Oliva-Lozano José M, Vidal Miguel, Yousefian Farzad, Cost Rick, Gabbett Tim J
United States Soccer Federation, Chicago, IL, United States.
CIDESD, Research Center in Sports Sciences, Health Sciences and Human Development, Department of Sport Sciences, University of Beira Interior, Covilhã, Portugal.
J Hum Kinet. 2025 May 29;98:169-182. doi: 10.5114/jhk/195563. eCollection 2025 Jul.
The aim of this study was to build an XGBoost model to predict the match outcome and analyze match-related technical, tactical and physical performance features that may influence the predicted outcome of the match. This is an observational study which follows a retrospective design. The FIFA post-match summary reports were downloaded at the end of the 2023 Women's World Cup and used to create a dataset which consisted of match-related technical, tactical and physical performance variables. Then, an XGBoost model was built to predict the match outcome and investigate which performance features might influence the predicted outcome of the match. The overall model achieved accuracy of 0.58 ± 0.05. Losses and wins had similar predictive accuracy (0.67 ± 0.06 and 0.67 ± 0.08, respectively), but the prediction of draws performed was significantly worse with accuracy of 0.32 ± 0.16. The top ten features for predicting wins were: (1) out to in actions by the opponent, (2) attempts at the goal, (3) in-behind actions, (4) interceptions by the opponent, (5) loose ball receptions, (6) sprinting per minute by the opponent, (7) offers received by the opponent, (8) in-front opponent, (9) interceptions, and (10) total distance per minute. The top ten features for predicting losses were: (1) attempts at the goal by the opponent, (2) interceptions, (3) out to in actions, (4) possessions interrupted, (5) loose ball receptions by the opponent, (6) in front movements, (7) distance covered by the opponent, (8) in-behind actions by the opponent, (9) total distance, and (10) sprinting per minute. In conclusion, using an XGBoost model, this is the first study to successfully predict the match outcome for wins and losses from the FIFA Women's World Cup, but also explain which features significantly influence the prediction. This study may serve as a guide for practitioners regarding the use and application of XGBoost models in high performance.

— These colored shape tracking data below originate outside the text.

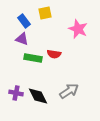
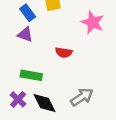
green rectangle: (33, 58) -> (31, 75), moved
purple cross: (16, 93) -> (18, 99), turned 32

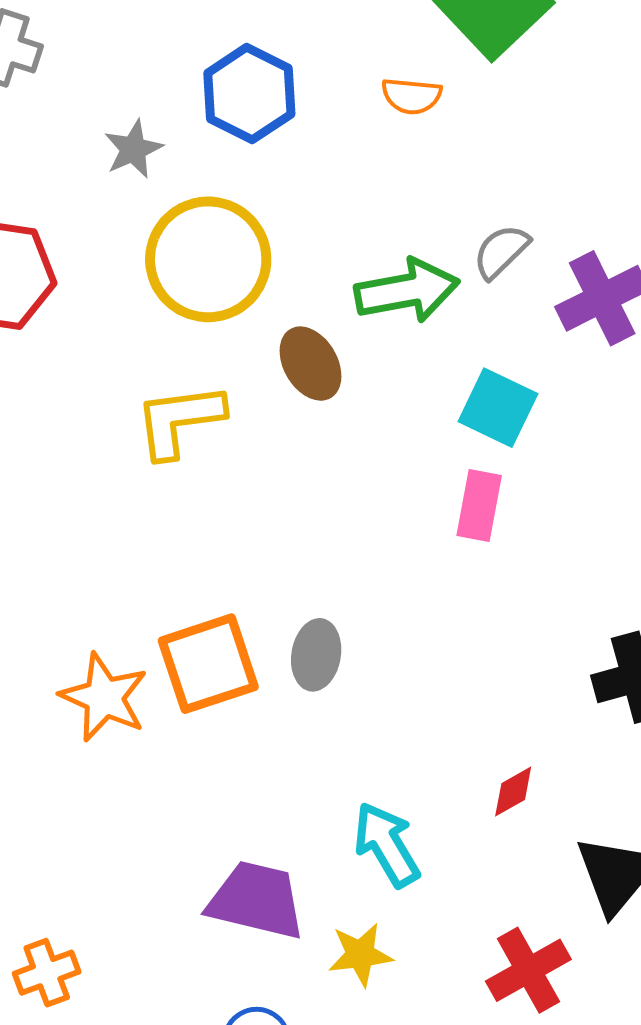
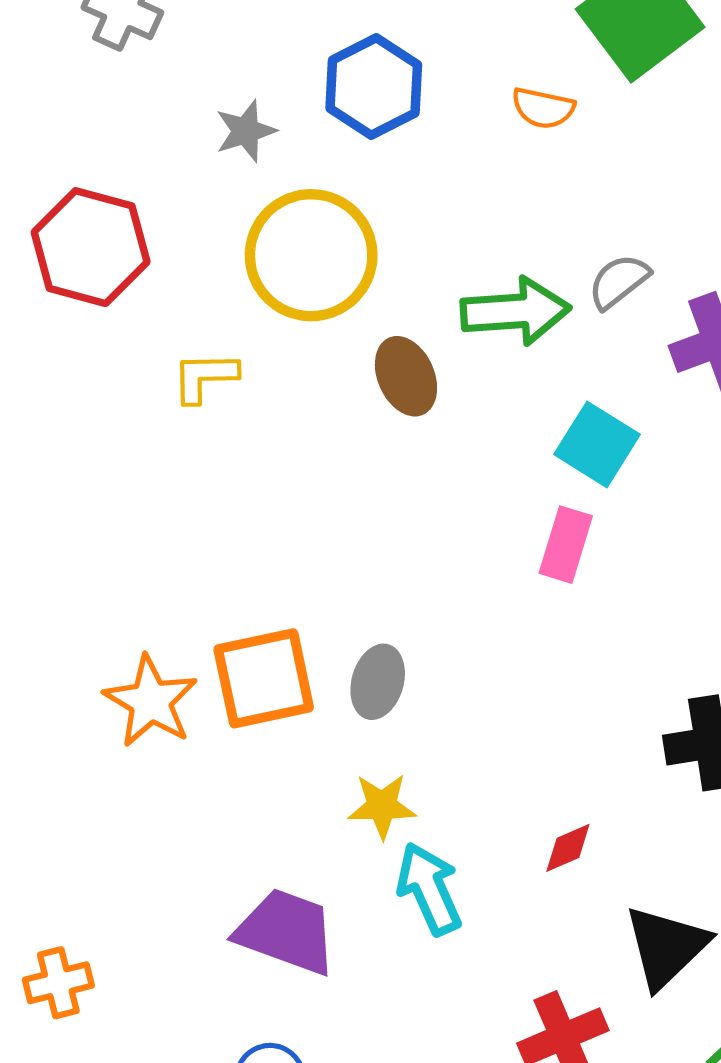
yellow L-shape: (179, 420) -> (205, 377), moved, size x0.7
yellow star: (360, 955) -> (382, 806), moved

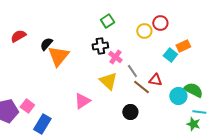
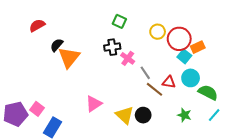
green square: (107, 21) -> (119, 21), turned -32
red circle: (160, 23) -> (179, 39), moved, size x1.5
red semicircle: (18, 36) -> (37, 25), moved
yellow triangle: (108, 81) -> (125, 115), moved
cyan circle: (178, 96) -> (191, 78), moved
cyan line: (199, 112) -> (214, 115), turned -56
green star: (193, 124) -> (184, 115), moved

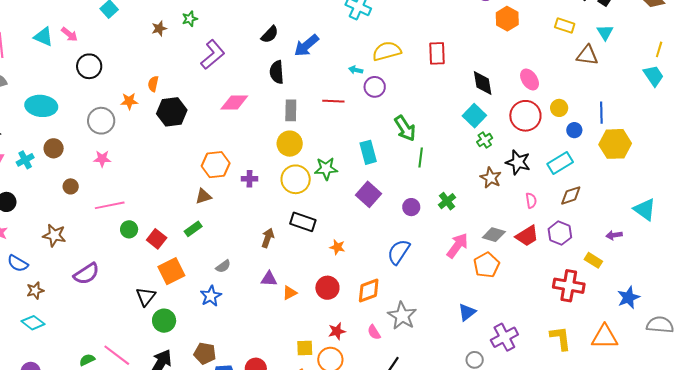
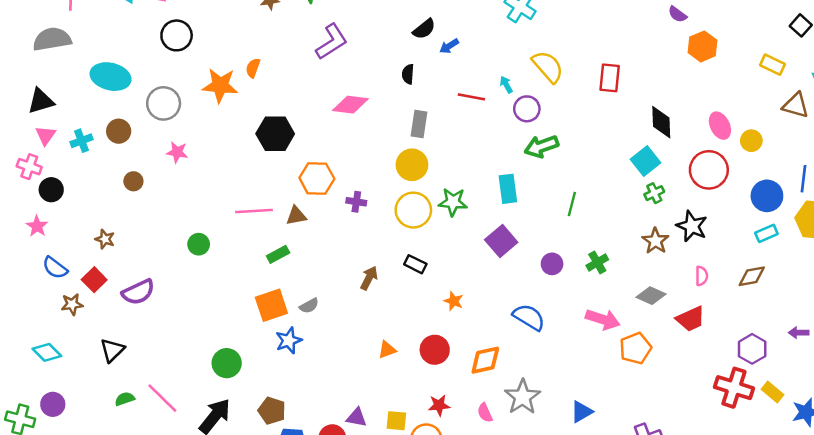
black semicircle: (270, 34) -> (424, 29), moved
blue arrow: (306, 45) -> (449, 46), size x0.6
yellow semicircle: (387, 51) -> (548, 67), turned 56
cyan arrow: (356, 70) -> (506, 85), turned 40
black semicircle: (277, 72) -> (408, 74), size x0.7
orange star: (129, 101) -> (220, 85), size x1.6
red line: (333, 101) -> (471, 97), moved
yellow circle: (559, 108) -> (751, 141), moved
black hexagon: (172, 112) -> (275, 134), moved
gray circle: (101, 121) -> (164, 103), moved
green arrow: (405, 128) -> (541, 146), moved, turned 96
blue circle: (574, 130) -> (767, 196), size x1.6
cyan rectangle: (560, 163) -> (766, 233), moved, size x0.7
pink line: (110, 205) -> (254, 211), moved
black rectangle: (303, 222) -> (415, 264), size x0.7
purple hexagon: (560, 233) -> (752, 349), moved
brown star: (54, 235) -> (105, 239), size x0.7
gray diamond: (494, 235) -> (651, 296), moved
red square: (157, 239) -> (94, 280), moved
pink arrow: (457, 246) -> (603, 319), turned 64
blue semicircle: (399, 252) -> (529, 317), turned 80
yellow rectangle: (593, 260) -> (772, 392), moved
orange square: (171, 271) -> (271, 305), moved
purple triangle: (269, 279) -> (357, 417), moved
black triangle: (146, 297) -> (112, 350), moved
blue triangle: (467, 312) -> (582, 412), moved
cyan diamond: (33, 323) -> (47, 352), moved

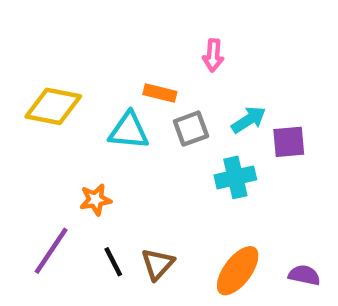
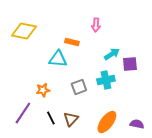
yellow diamond: (53, 106) -> (24, 31), moved
gray square: (191, 129) -> (79, 87), moved

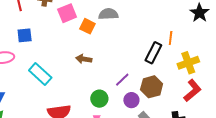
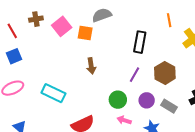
blue square: (25, 35) -> (14, 56), moved
black rectangle: (153, 53) -> (140, 42), moved
brown arrow: (84, 59) -> (91, 66), turned -91
purple circle: (131, 100) -> (147, 100), moved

本研究的目的是构建一个XGBoost模型来预测比赛结果,并分析可能影响比赛预测结果的与比赛相关的技术、战术和身体表现特征。这是一项采用回顾性设计的观察性研究。在2023年女足世界杯结束时下载了国际足联赛后总结报告,并用于创建一个由与比赛相关的技术、战术和身体表现变量组成的数据集。然后,构建了一个XGBoost模型来预测比赛结果,并研究哪些表现特征可能影响比赛的预测结果。整体模型的准确率为0.58±0.05。输球和赢球的预测准确率相似(分别为0.67±0.06和0.67±0.08),但平局的预测表现明显更差,准确率为0.32±0.16。预测赢球的十大特征为:(1) 对手从外到内的动作,(2) 射门尝试,(3) 身后动作,(4) 对手的拦截,(5) 接球,(6) 对手每分钟冲刺次数,(7) 对手接到的传球,(8) 身前对手,(9) 拦截,(10) 每分钟总距离。预测输球的十大特征为:(1) 对手的射门尝试,(2) 拦截,(3) 从外到内的动作,(4) 控球被打断,(5) 对手接球,(6) 身前移动,(7) 对手覆盖的距离,(8) 对手的身后动作,(9) 总距离,(10) 每分钟冲刺次数。总之,本研究首次使用XGBoost模型成功预测了女足世界杯比赛的胜负结果,同时还解释了哪些特征对预测有显著影响。本研究可为从业者在高性能环境下使用和应用XGBoost模型提供指导。